Let : $a,b,c\in\mathbb{R}$ , $a\ge 0 , b\ge 0,0\le c\le 1 $ and $a^2+b^2+c^2=3$.

Find $MAX$ and $MIN$ of $P=2ab+3ac+3bc+\dfrac{6}{a+b+c}$.

Answer 1

Apply Lagrange multiplier, but you will have to add 5 conditions, the inequalities will become equalities, so that will give $2^4=32$ cases to check. This is actually application of the KKT conditions Although some of them will cancel, because of contradiction. The function is:

$$f(a,b,c) = 2ab + 3ac + 3bc + \frac{6}{a+b+c}$$

After applying Lagrange Multiplier we have:

$$F(a,b,c,\lambda,\lambda_1, \lambda_2, \lambda_3, \lambda_4) = 2ab + 3ac + 3bc + \frac{6}{a+b+c} - \lambda(a) - \lambda_1(b) - \lambda_2(c) + \lambda_3(c-1) + \lambda_4(a^2 + b^2 + c^2 - 3)$$

Now we take partial derivatives:

$$F_a = 2b + 3c -\frac{6}{(a+b+c)^2} - \lambda + 2\lambda_4a= 0$$ $$F_b = 2a + 3c -\frac{6}{(a+b+c)^2} - \lambda_1 + 2\lambda_4b= 0$$ $$F_c = 3a + 3b -\frac{6}{(a+b+c)^2} - \lambda_2 + \lambda_3 + 2\lambda_4c= 0$$

We know that those $\lambda$ terms has to be set to 0, so we have $16$ distinct cases.

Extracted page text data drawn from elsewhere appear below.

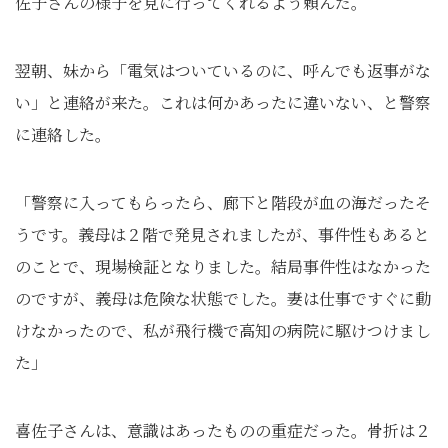
佐子さんの様子を見に行ってくれるよう頼んだ。
翌朝、妹から「電気はついているのに、呼んでも返事がな
い」と連絡が来た。これは何かあったに違いない、と警察
に連絡した。
「警察に入ってもらったら、廊下と階段が血の海だったそ
うです。義母は２階で発見されましたが、事件性もあると
のことで、現場検証となりました。結局事件性はなかった
のですが、義母は危険な状態でした。妻は仕事ですぐに動
けなかったので、私が飛行機で高知の病院に駆けつけまし
た」
喜佐子さんは、意識はあったものの重症だった。骨折は２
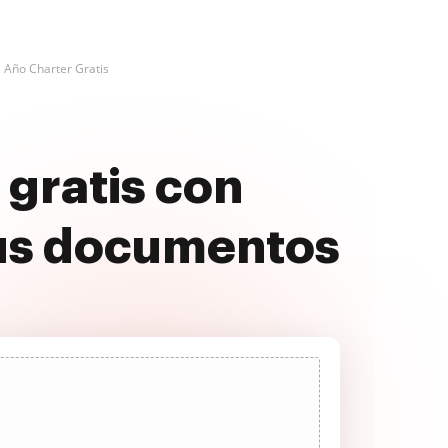
e Año Charter Gratis
 gratis con
us documentos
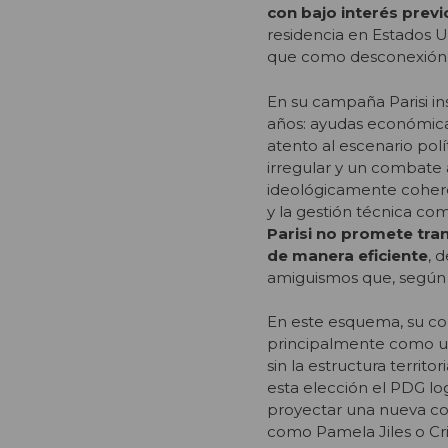
con bajo interés previo
residencia en Estados 
que como desconexión de
En su campaña Parisi i
años: ayudas económicas
atento al escenario pol
irregular y un combate
ideológicamente coher
y la gestión técnica co
Parisi no promete tra
de manera eficiente
, 
amiguismos que, según é
En este esquema, su con
principalmente como un
sin la estructura territo
esta elección el PDG lo
proyectar una nueva cons
como Pamela Jiles o Cr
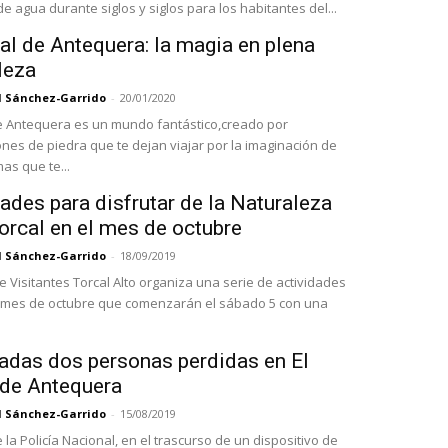
e agua durante siglos y siglos para los habitantes del...
al de Antequera: la magia en plena
leza
l Sánchez-Garrido
-
20/01/2020
de Antequera es un mundo fantástico,creado por
nes de piedra que te dejan viajar por la imaginación de
mas que te...
ades para disfrutar de la Naturaleza
orcal en el mes de octubre
l Sánchez-Garrido
-
18/09/2019
e Visitantes Torcal Alto organiza una serie de actividades
 mes de octubre que comenzarán el sábado 5 con una
adas dos personas perdidas en El
 de Antequera
l Sánchez-Garrido
-
15/08/2019
la Policía Nacional, en el trascurso de un dispositivo de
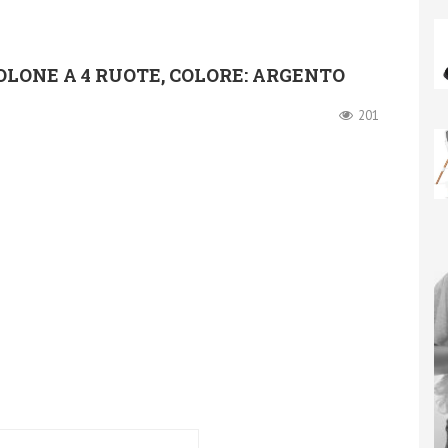
IOLONE A 4 RUOTE, COLORE: ARGENTO
201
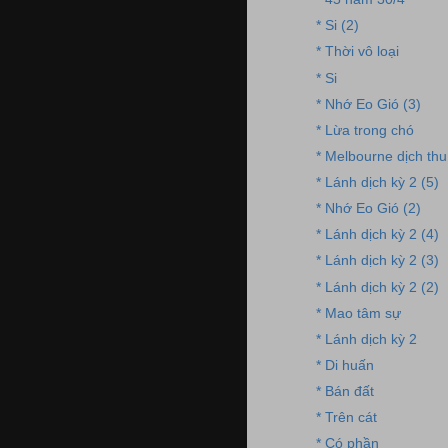
* Si (2)
* Thời vô loại
* Si
* Nhớ Eo Gió (3)
* Lừa trong chó
* Melbourne dịch thu
* Lánh dịch kỳ 2 (5)
* Nhớ Eo Gió (2)
* Lánh dịch kỳ 2 (4)
* Lánh dịch kỳ 2 (3)
* Lánh dịch kỳ 2 (2)
* Mao tâm sự
* Lánh dịch kỳ 2
* Di huấn
* Bán đất
* Trên cát
* Có phần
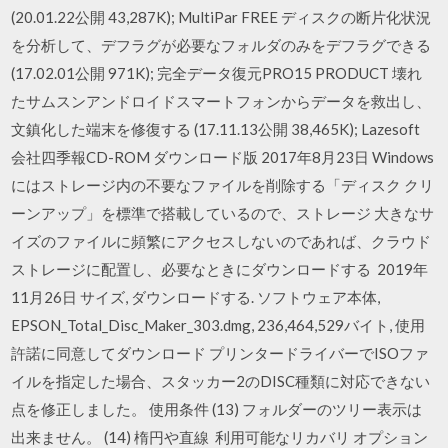
(20.01.22公開 43,287K); MultiPar FREE ディスクの断片化状況
を分析して、デフラグが必要なフォルダのみをデフラグできる
(17.02.01公開 971K); 完全データ復元PRO15 PRODUCT 壊れ
たサムスンアンドロイドスマートフォンからデータを救出し、
文鎮化した端末を修復する (17.11.13公開 38,465K); Lazesoft
会社四季報CD-ROM ダウンロード版 2017年8月23日 Windows
にはストレージ内の不要なファイルを削除する「ディスク クリ
ーンアップ」を標準で搭載しているので、ストレージ 大きなサ
イズのファイルに頻繁にアクセスしないのであれば、クラウド
ストレージに配置し、必要なときにダウンロードする 2019年
11月26日 サイズ, ダウンロードする. ソフトウェア本体,
EPSON_Total_Disc_Maker_303.dmg, 236,464,529バイト, 使用
許諾に同意してダウンロード プリンタードライバーでISOファ
イルを指定した場合、スタッカー2のDISC種類に対応できない
点を修正しました。 使用条件 (13) フォルダーのツリー表示は
出来ません。 (14) 楕円や直線 利用可能なリカバリ オプション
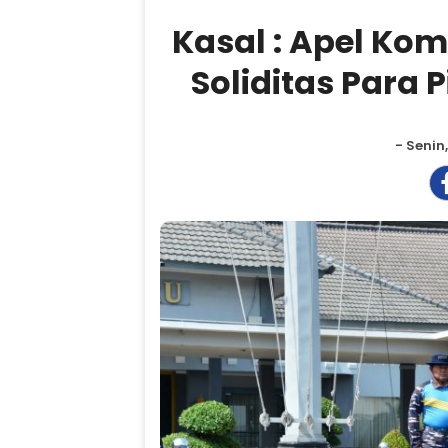
Kasal : Apel Ko
Soliditas Para 
- Senin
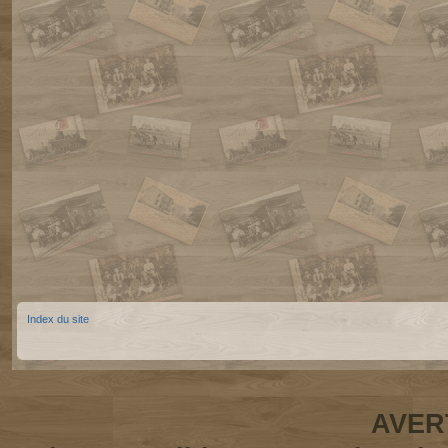
Index du site
AVER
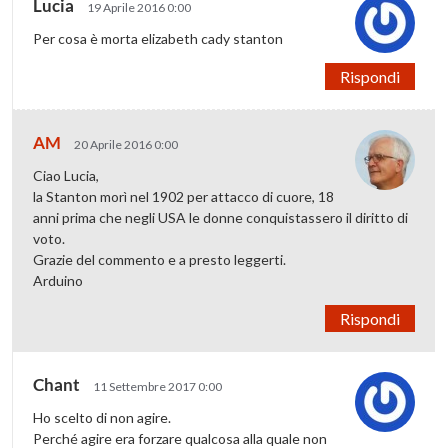
Lucia
19 Aprile 2016 0:00
Per cosa è morta elizabeth cady stanton
Rispondi
AM
20 Aprile 2016 0:00
Ciao Lucia,
la Stanton morì nel 1902 per attacco di cuore, 18
anni prima che negli USA le donne conquistassero il diritto di
voto.
Grazie del commento e a presto leggerti.
Arduino
Rispondi
Chant
11 Settembre 2017 0:00
Ho scelto di non agire.
Perché agire era forzare qualcosa alla quale non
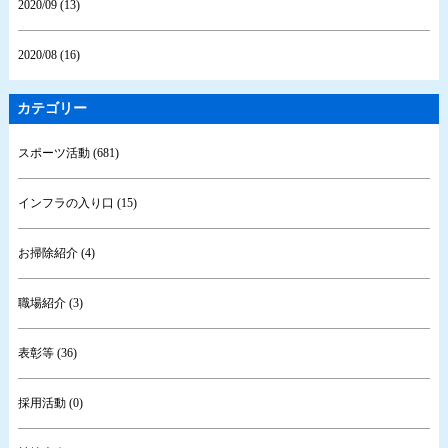
2020/09 (13)
2020/08 (16)
カテゴリー
スポーツ活動 (681)
インフラの入り口 (15)
お掃除紹介 (4)
職場紹介 (3)
表彰等 (36)
採用活動 (0)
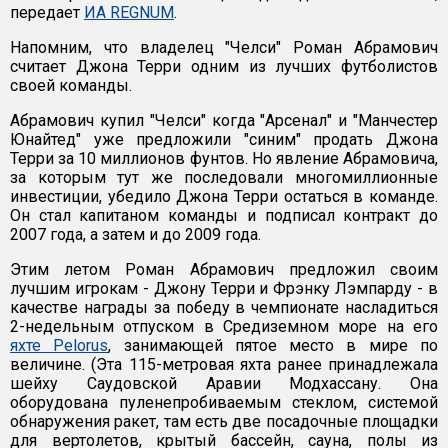
передает
ИА REGNUM
.
Напомним, что владелец "Челси" Роман Абрамович
считает Джона Терри одним из лучших футболистов
своей команды.
Абрамович купил "Челси" когда "Арсенал" и "Манчестер
Юнайтед" уже предложили "синим" продать Джона
Терри за 10 миллионов фунтов. Но явление Абрамовича,
за которым тут же последовали многомиллионные
инвестиции, убедило Джона Терри остаться в команде.
Он стал капитаном команды и подписал контракт до
2007 года, а затем и до 2009 года.
Этим летом Роман Абрамович предложил своим
лучшим игрокам - Джону Терри и Фрэнку Лэмпарду - в
качестве награды за победу в чемпионате насладиться
2-недельным отпуском в Средиземном море на его
яхте Pelorus
, занимающей пятое место в мире по
величине. (Эта 115-метровая яхта ранее принадлежала
шейху Саудовской Аравии Модхассану. Она
оборудована пуленепробиваемым стеклом, системой
обнаружения ракет, там есть две посадочные площадки
для вертолетов, крытый бассейн, сауна, полы из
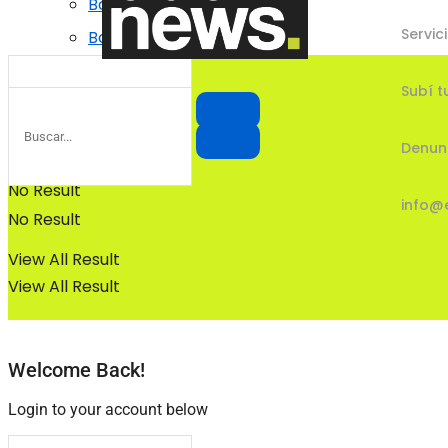
Bosques
Servic
Bosques
Subí t
Denun
No Result
info@
No Result
View All Result
View All Result
Welcome Back!
Login to your account below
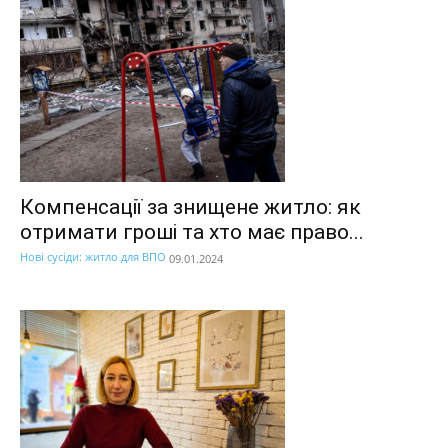
Компенсації за знищене житло: як
отримати гроші та хто має право...
Нові сусіди: житло для ВПО
09.01.2024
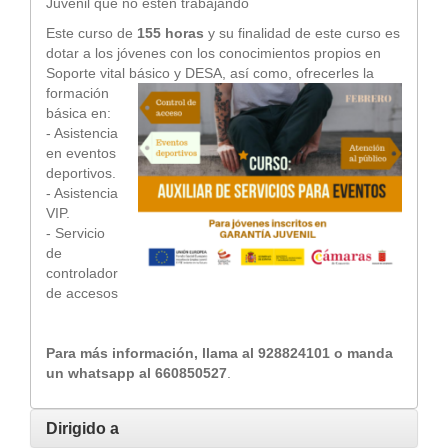
Juvenil que no estén trabajando
Este curso de
155 horas
y su finalidad de este curso es
dotar a los jóvenes con los conocimientos propios en
Soporte vital
básico y DESA, así como, ofrecerles la
formación
básica en:
- Asistencia
en eventos
deportivos.
- Asistencia
VIP.
- Servicio
de
controlador
de accesos
Para más información, llama al 928824101 o manda
un whatsapp al 660850527
.
Dirigido a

Case 1: $\lambda = \lambda_1 = \lambda_2 = \lambda_3 = 0$

Case 2: $\lambda = \lambda_1 = \lambda_2 = c-1 = 0$

Case 3: $\lambda = \lambda_1 = c = \lambda_3 = 0$

This one is violates the condition: $0<c$

Case 4: $\lambda = \lambda_1 = c = c-1 = 0$

This is a contradiction.

Case 5: $\lambda = b = \lambda_2 = \lambda_3 = 0$

Case 6: $\lambda = b = \lambda_2 = c-1 = 0$

This implies a solution $(a,b,c) = (\sqrt{2},0,1)$

Case 7: $\lambda = b = c = \lambda_3 = 0$

This one is violates the condition: $0<c$

Case 8: $\lambda = b = c = c-1 = 0$

This is a contradiction.

Case 9: $a = \lambda_1 = \lambda_2 = \lambda_3 = 0$

Case 10: $a = \lambda_1 = \lambda_2 = c-1 = 0$

This implies a solution $(a,b,c) = (0,\sqrt{2},1)$

Case 11: $a = \lambda_1 = c = \lambda_3 = 0$

This one is violates the condition: $0<c$

Case 12: $a = \lambda_1 = c = c-1 = 0$

This is a contradiction.

Case 13: $a = b = \lambda_2 = \lambda_3 = 0$

This implies a solution $(a,b,c) = (0,0,\sqrt{3})$, but this violates the condition $c\le1$

Case 14: $a = b = \lambda_2 = c-1 = 0$

This implies a solution $(a,b,c) = (0,0,1)$, this implies the condition $a^2 + b^2 + c^2 = 3$

Case 15: $a = b = c = \lambda_3 = 0$

This one is violates the condition: $0<c$

Case 16: $a = b = c = c-1 = 0$

This is a contradiction.

Now as you can see we excluded many cases, and i solved some that are easier, now you can play with the other $3-4$ cases using the partial derivatives.

Now plug all those solutions into the initial function and see which one is minima and which one is maxima.